NEWS
12/10/2020 7:46 PM IST

‘We Don’t Want To Underreport Deaths’: Punjab’s Chief Secretary On State’s High Fatality Rate

Vini Mahajan on Punjab’s prolonged surge in Covid-19 cases and the facilities at designated Covid hospitals.

DPRO
Punjab Chief Minister Captain Amarinder Singh flagging off a Corona testing mobile clinic and ambulance

Punjab, which has now recorded close to 130,000 reported cases of Covid-19, has been raising concerns over its high fatality rate of more than 3%, almost twice that of the national average. It has even topped the global average. 

Vini Mahajan, Punjab’s first woman chief secretary, says that the surge in cases in Punjab is longer than that of other states due to the high number of elderly people in the state.

“It has been established in a survey conducted by the health department and central agencies that every third person in Punjab suffers from at least one non-communicable disease, including hypertension, diabetes, cancer, obesity, etc,” said Mahajan in an interview with HuffPost India.

The 1987-batch IAS officer also spoke about the lack of facilities in many Covid-designated hospitals and why Punjab has stopped pasting notices outside the homes of patients and those in home quarantine, a move followed by Delhi as well. 

Edited excerpts: 

Rachna Khaira/HuffPost India
Punjab Chief Secretary Vini Mahajan

This month, Punjab’s Case Fatality Rate (CFR)  for SARS-COV-2 patients peaked to 3%, which was almost twice that of the country (1.6%) and even ahead of the global fatality rate. At a time when the CFR is falling across India and globally, why is Punjab showing an upward trend?

We have seen that every state in the country has reported a peak in coronavirus cases at some point of time. In Punjab, this surge has become a little longer as the state has a high number of elderly people. A survey conducted by the state health department and central agencies have established that every third person in Punjab suffers from at least one non-communicable disease, including hypertension, diabetes, cancer, obesity, etc. Above all, people are still reluctant to come out and get themselves tested for coronavirus and report only once their condition gets critical.

HuffPost India found while visiting various private hospitals in the last few days that the majority of the hospitals allotted Covid beds do not have ventilators, 24x7 pharmacies or even dedicated doctors in Covid wards. Also, they do not have a daily garbage disposal system. In some hospitals, some of the oxygen points were also found to be non-functional. Has the state not mandated any criteria for allocating Covid beds to such hospitals?

 In the beginning, we were not aware as to how serious the situation will become once the cases would reach its peak. Since the state also has a high number of NRIs who during that time were on a visit back home, it was an alarming situation.  To combat the sudden and unmeasurable danger, we had to designate various hospitals even with limited resources for Covid care.
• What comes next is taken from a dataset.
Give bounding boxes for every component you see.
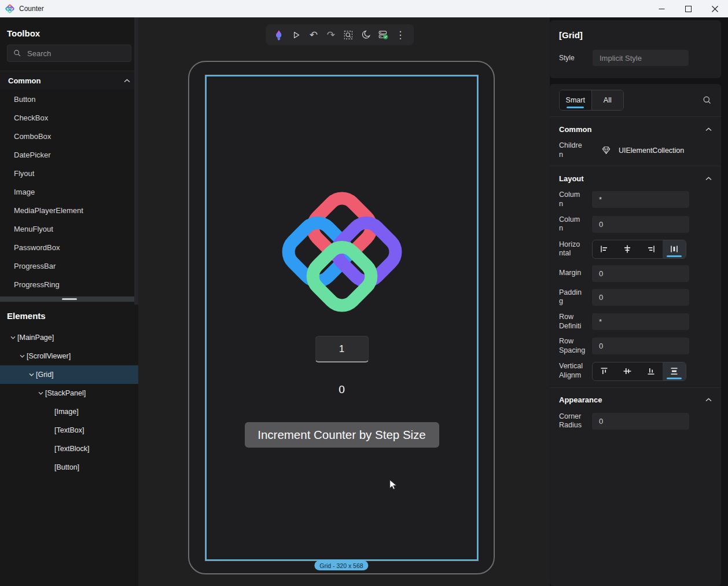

For example, there were patients who were critical and needed ventilator support. But there were also patients who were asymptomatic but suffering from acute anxiety and wanted to remain in the hospital as a safety measure. To cater to the needs of such patients, we had designated different hospitals for different purposes. While there are hospitals that do not have a 24x7 pharmacy or a dedicated doctor for Covid wards, they should have a proper garbage disposal system in place. We have asked the private hospitals to join the network of our central Covid monitoring team comprising of health experts from USA and make use of their expertise while treating Covid patients.

Has there been any attempt by state health agencies to check on patients being given steroids to combat coronavirus in private hospitals?

It is a well-known fact that such steroids given to combat coronavirus infection do sometimes increase the blood sugar and blood pressure in patients, but we just cannot overlook the coronavirus infection in them which may prove fatal in critical cases. As a matter of fact, we are following the guidelines of ICMR and do not want to under-report the coronavirus infections or deaths in the state. The doctors who administer these drugs to coronavirus patients are aware of the consequences and are prepared to deal with them anyway.

Recently, Punjab has stopped pasting warning stickers outside the houses of coronavirus patients and also those in home quarantine. Can you tell us why this was done?

Despite all the awareness, coronavirus infection is still considered a taboo amongst the people. People, despite experiencing symptoms, prefer to stay at home and report only after they develop complications. Also, we have arrived at a situation where we expect that every one in 10 people have been infected with corona and so have little chance to get infected again. The need of the hour is to encourage those who were left out to come forward for testing without having the fear of being stigmatised and to help in tracing their contacts. For this, we have also asked all the deputy commissioners in the state to at least trace 10 people for every positive case. We have recently introduced a drive-in testing facility in various districts where people can get themselves tested while sitting in their vehicles. The response is quite encouraging.